Ms. Kenny’s apparent successes led her to travel throughout Australia and England to demonstrate her technique. But it was in the United States where she achieved her greatest fame and lived out most of her life. Based in Minneapolis, she opened the Elizabeth Kenny Clinic to treat polio patients from across the country. A 1946 Hollywood movie, “Sister Kenny,” starred Rosalind Russell.
Ms. Kenny attracted passionate support from patients and families who believed that her ministrations had restored their strength and mobility. In her 1943 autobiography, “And They Shall Walk,” Ms. Kenny quoted one of her young patients as saying: “I want them rags that wells my legs.” The National Foundation for Infantile Paralysis, later known as The March of Dimes, provided financial support for her efforts.

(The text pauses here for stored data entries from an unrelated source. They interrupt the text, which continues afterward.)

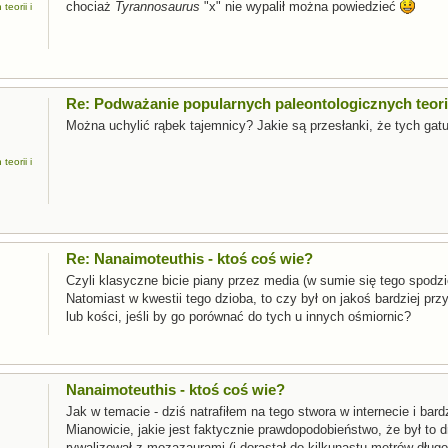
chociaż
Tyrannosaurus
"x" nie wypalił można powiedzieć
eorii i
Re: Podważanie popularnych paleontologicznych teorii
Można uchylić rąbek tajemnicy? Jakie są przesłanki, że tych gat
eorii i
Re: Nanaimoteuthis - ktoś coś wie?
Czyli klasyczne bicie piany przez media (w sumie się tego spodzi
Natomiast w kwestii tego dzioba, to czy był on jakoś bardziej p
lub kości, jeśli by go porównać do tych u innych ośmiornic?
Nanaimoteuthis - ktoś coś wie?
Jak w temacie - dziś natrafiłem na tego stwora w internecie i bar
Mianowicie, jakie jest faktycznie prawdopodobieństwo, że był to 
rywalizował z mozazaurami (i dorastał do kilkunastu metrów długośc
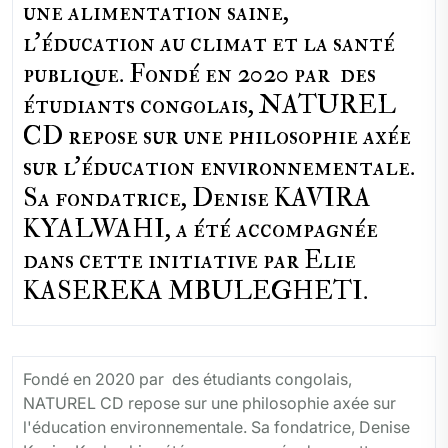
une alimentation saine,
l'éducation au climat et la santé
publique. Fondé en 2020 par des
étudiants congolais, NATUREL
CD repose sur une philosophie axée
sur l'éducation environnementale.
Sa fondatrice, Denise KAVIRA
KYALWAHI, a été accompagnée
dans cette initiative par Elie
KASEREKA MBULEGHETI.
Fondé en 2020 par des étudiants congolais,
NATUREL CD repose sur une philosophie axée sur
l'éducation environnementale. Sa fondatrice, Denise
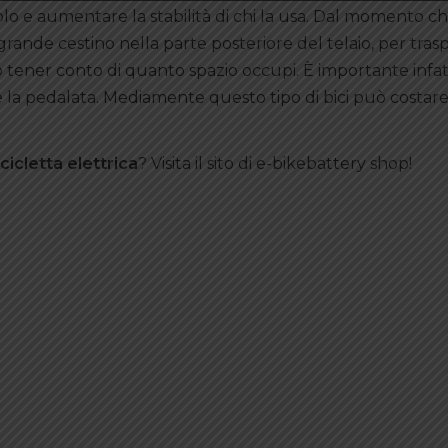
olo e aumentare la stabilità di chi la usa. Dal momento c
 grande cestino nella parte posteriore del telaio, per tras
o tener conto di quanto spazio occupi. È importante infat
la pedalata. Mediamente questo tipo di bici può costare 
cicletta elettrica
? Visita il sito di e-bikebattery shop!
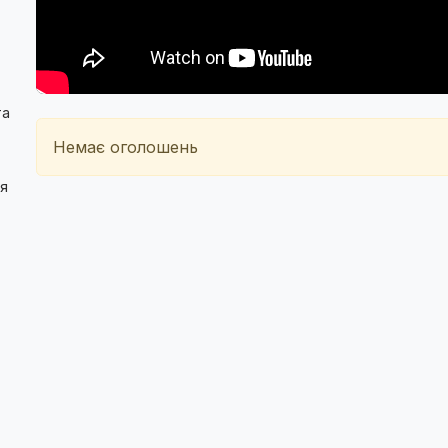
та
Немає оголошень
ія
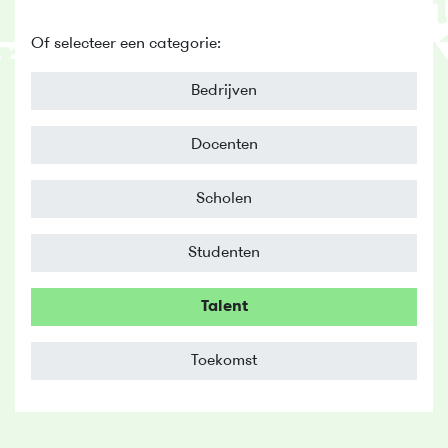
Of selecteer een categorie:
Bedrijven
Docenten
Scholen
Studenten
Talent
Toekomst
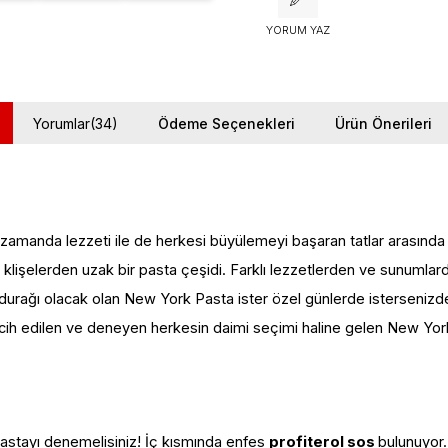
YORUM YAZ
Yorumlar
(34)
Ödeme Seçenekleri
Ürün Önerileri
 zamanda lezzeti ile de herkesi büyülemeyi başaran tatlar arasında y
şelerden uzak bir pasta çeşidi. Farklı lezzetlerden ve sunumlardan
 durağı olacak olan New York Pasta ister özel günlerde istersenizde 
rcih edilen ve deneyen herkesin daimi seçimi haline gelen New York 
i pastayı denemelisiniz! İç kısmında enfes
profiterol sos
bulunuyor.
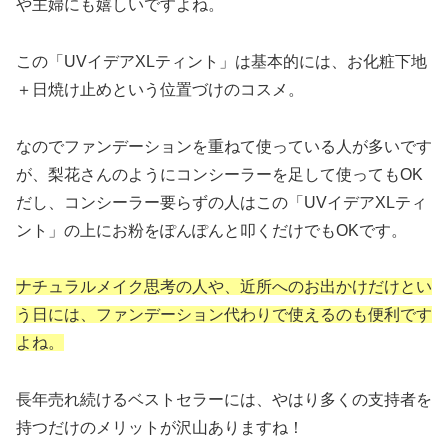
や主婦にも嬉しいですよね。
この「UVイデアXLティント」は基本的には、お化粧下地
＋日焼け止めという位置づけのコスメ。
なのでファンデーションを重ねて使っている人が多いです
が、梨花さんのようにコンシーラーを足して使ってもOK
だし、コンシーラー要らずの人はこの「UVイデアXLティ
ント」の上にお粉をぽんぽんと叩くだけでもOKです。
ナチュラルメイク思考の人や、近所へのお出かけだけとい
う日には、ファンデーション代わりで使えるのも便利です
よね。
長年売れ続けるベストセラーには、やはり多くの支持者を
持つだけのメリットが沢山ありますね！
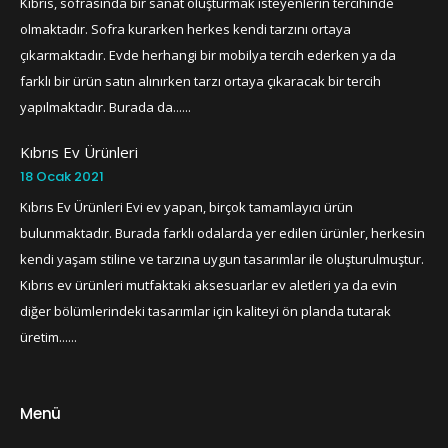
Kıbrıs, sofrasında bir sanat oluşturmak isteyenlerin tercihinde
olmaktadır. Sofra kurarken herkes kendi tarzını ortaya
çıkarmaktadır. Evde herhangi bir mobilya tercih ederken ya da
farklı bir ürün satın alınırken tarzı ortaya çıkaracak bir tercih
yapılmaktadır. Burada da......
Kıbrıs Ev Ürünleri
18 Ocak 2021
Kıbrıs Ev Ürünleri Evi ev yapan, birçok tamamlayıcı ürün
bulunmaktadır. Burada farklı odalarda yer edilen ürünler, herkesin
kendi yaşam stiline ve tarzına uygun tasarımlar ile oluşturulmuştur.
Kıbrıs ev ürünleri mutfaktaki aksesuarlar ev aletleri ya da evin
diğer bölümlerindeki tasarımlar için kaliteyi ön planda tutarak
üretim......
Menü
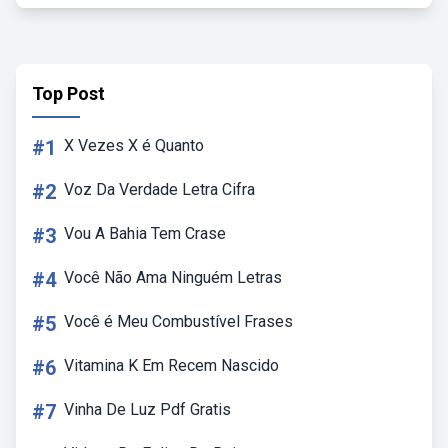
Top Post
#1
X Vezes X é Quanto
#2
Voz Da Verdade Letra Cifra
#3
Vou A Bahia Tem Crase
#4
Você Não Ama Ninguém Letras
#5
Você é Meu Combustível Frases
#6
Vitamina K Em Recem Nascido
#7
Vinha De Luz Pdf Gratis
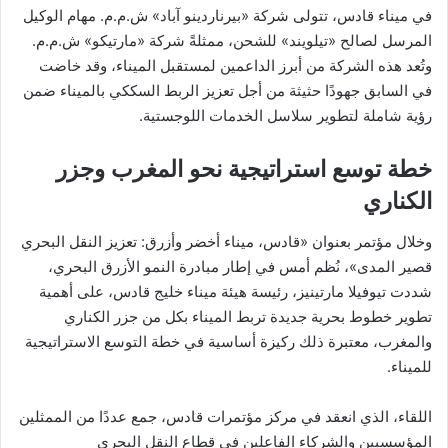
في ميناء قادس، تتولى شركة «بيرناردينو آباد» ش.م.م. مهام الوكيل
المرسل لصالح «تيلويند» للشحن، ممثلةً شركة «مارتيكو» ش.م.م.
وتُعد هذه الشركة من أبرز الداعمين لمستقبل الميناء، وقد خاضت
في السابق جهودًا حثيثة من أجل تعزيز الربط السككي بالميناء ضمن
رؤية شاملة لتطوير سلاسل الخدمات اللوجستية.
خطة توسع استراتيجية نحو المغرب وجزر
الكناري
وخلال مؤتمر بعنوان «قادس، ميناء أخضر وأزرق: تعزيز النقل البحري
قصير المدى»، نُظم أمس في إطار مبادرة النمو الأزرق البحري،
شددت تيوفيلا مارتينيز، رئيسة هيئة ميناء خليج قادس، على أهمية
تطوير خطوط بحرية جديدة تربط الميناء بكل من جزر الكناري
والمغرب، معتبرة ذلك ركيزة أساسية في خطة التوسع الاستراتيجية
للميناء.
اللقاء، الذي انعقد في مركز مؤتمرات قادس، جمع عددًا من الممثلين
المؤسسيين والشركاء الفاعلين في قطاع النقل البحري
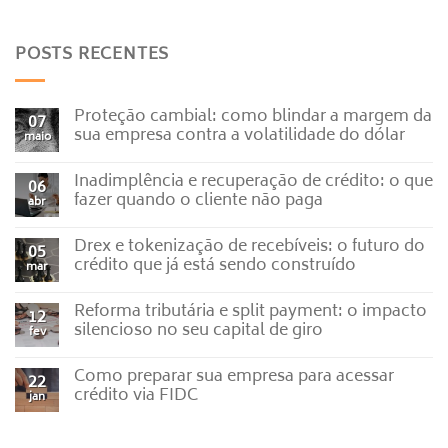
POSTS RECENTES
Proteção cambial: como blindar a margem da
07
sua empresa contra a volatilidade do dólar
maio
Nenhum
comentário
Inadimplência e recuperação de crédito: o que
em
06
Proteção
fazer quando o cliente não paga
abr
cambial:
como
Nenhum
blindar
comentário
Drex e tokenização de recebíveis: o futuro do
a
em
05
margem
Inadimplência
crédito que já está sendo construído
mar
da
e
sua
recuperação
Nenhum
empresa
de
comentário
Reforma tributária e split payment: o impacto
contra
crédito:
em
12
a
o
Drex
silencioso no seu capital de giro
fev
volatilidade
que
e
do
fazer
tokenização
Nenhum
dólar
quando
de
comentário
Como preparar sua empresa para acessar
o
recebíveis:
em
22
cliente
o
Reforma
crédito via FIDC
jan
não
futuro
tributária
paga
do
e
Nenhum
crédito
split
comentário
que
payment:
em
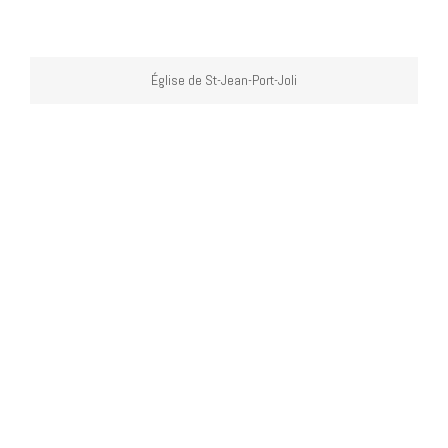
Église de St-Jean-Port-Joli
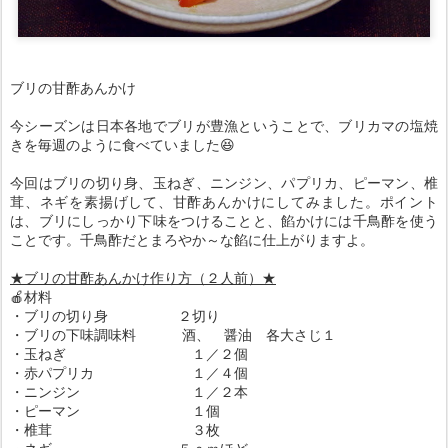
ブリの甘酢あんかけ
今シーズンは日本各地でブリが豊漁ということで、ブリカマの塩焼
きを毎週のように食べていました😆
今回はブリの切り身、玉ねぎ、ニンジン、パプリカ、ピーマン、椎
茸、ネギを素揚げして、甘酢あんかけにしてみました。ポイント
は、ブリにしっかり下味をつけることと、餡かけには千鳥酢を使う
ことです。千鳥酢だとまろやか～な餡に仕上がりますよ。
★ブリの甘酢あんかけ作り方（２人前）★
🍎材料
・ブリの切り身 ２切り
・ブリの下味調味料 酒、 醤油 各大さじ１
・玉ねぎ １／２個
・赤パプリカ １／４個
・ニンジン １／２本
・ピーマン １個
・椎茸 ３枚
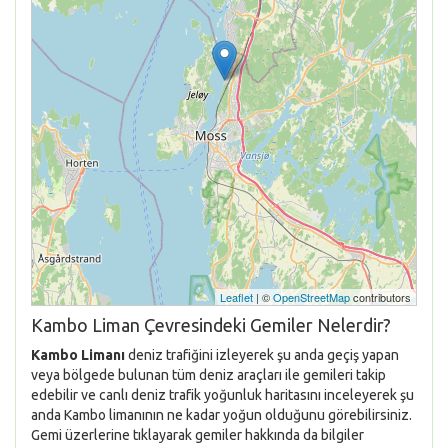
Leaflet
| ©
OpenStreetMap
contributors
Kambo Liman Çevresindeki Gemiler Nelerdir?
Kambo Limanı
deniz trafiğini izleyerek şu anda geçiş yapan
veya bölgede bulunan tüm deniz araçları ile gemileri takip
edebilir ve canlı deniz trafik yoğunluk haritasını inceleyerek şu
anda Kambo limanının ne kadar yoğun olduğunu görebilirsiniz.
Gemi üzerlerine tıklayarak gemiler hakkında da bilgiler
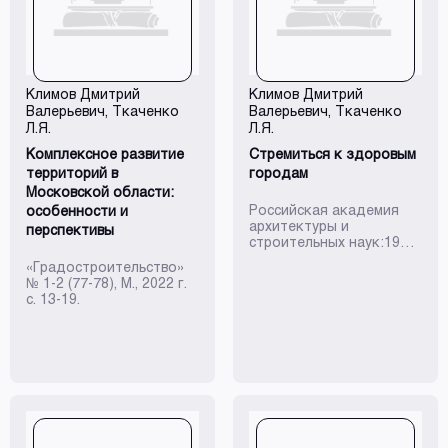
гипертрофированному
градостроительства и
росту столицы
строительной отрасли
параллельно с
РФ в в 2022-2023 гг.:
обезлюдением
научные труды РАААСН:
периферийных регионов
в 2-х тома...
и деградацией малых
Климов Дмитрий
Климов Дмитрий
городов и
Валерьевич
, Ткаченко
Валерьевич
, Ткаченко
сельскихтерритори...
Л.Я.
Л.Я.
Комплексное развитие
Стремиться к здоровым
территорий в
городам
Московской области:
Российская академия
особенности и
архитектуры и
перспективы
строительных наук:1992-
2022. Екатеринбург,
«Градостроительство»
TATLIN, 2022 - с.194-195.
№ 1-2 (77-78), М., 2022 г.
с. 13-19.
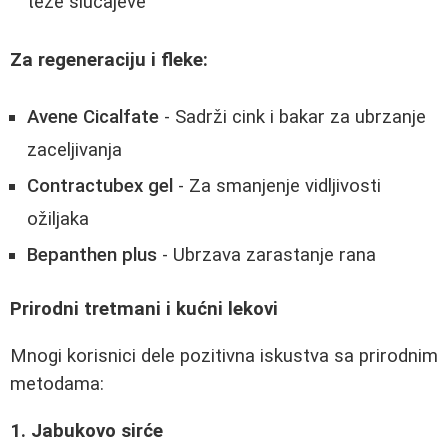
teže slučajeve
Za regeneraciju i fleke:
Avene Cicalfate
- Sadrži cink i bakar za ubrzanje
zaceljivanja
Contractubex gel
- Za smanjenje vidljivosti
ožiljaka
Bepanthen plus
- Ubrzava zarastanje rana
Prirodni tretmani i kućni lekovi
Mnogi korisnici dele pozitivna iskustva sa prirodnim
metodama:
1. Jabukovo sirće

But Ms. Kenny was criticized as well. Physicians and physical therapists who relied on immobilization believed there was no scientific basis for her therapy. They pointed to other claims made by Ms. Kenny, notably that massaged muscles might send out nerve fibers to help heal more severely damaged muscles, as evidence that she did not understand the physiology of the disease. These critics called for randomized clinical trials — which were never done — to ascertain whether or not Ms. Kenny’s system had value.
As Dr. Rogers shows, Ms. Kenny irked the American Medical Association and the rest of the medical establishment for reasons beyond her medical theories. First, she was a nurse questioning the authority of physicians. Second, she was a woman — and a very outspoken one fond of dramatic hats and corsages — challenging the overwhelmingly male medical profession. Third, as Dr. Rogers admits, Ms. Kenny was prone to embellish both her own story and those of her patients.
But it is Ms. Kenny’s fierce adherence to what she observed at the bedside that holds the most relevance today. She thought that she could see and feel muscles improve as she ministered to her patients. She saw her patients recover at rates that — she believed — were much higher than those treated conservatively. Who needed clinical trials when the proof was right in front of her face? According to Ms. Kenny, Dr. Rogers writes, “the empirical evidence embodied in her patients’ recovery proved her therapy worked.”
Was Ms. Kenny correct? Yes and no. Her emphasis on early mobilization has come to be a mainstay of not only polio treatment but of physical therapy more broadly. Yet some of her claims about the nature of the disease and how patients recovered proved wrong. The successful development of a polio vaccine in the 1950s made these debates much less pressing.
But perhaps Ms. Kenny’s greatest legacy, in an era of evidence-based medicine and reliance on large-scale clinical trials involving thousands of patients, is that keen clinical observation — what the physician-writer Dr. Abraham Verghese has termed “bedside medicine”— still has its place. Her opponents, Ms. Kenny once wrote, “have eyes but they see not.”
Barron H. Lerner, a professor of medicine and population health at New York University School of Medicine, is the author of five books, including the forthcoming “The Good Doctor: A Father, A Son and the Evolution of Medical Ethics.”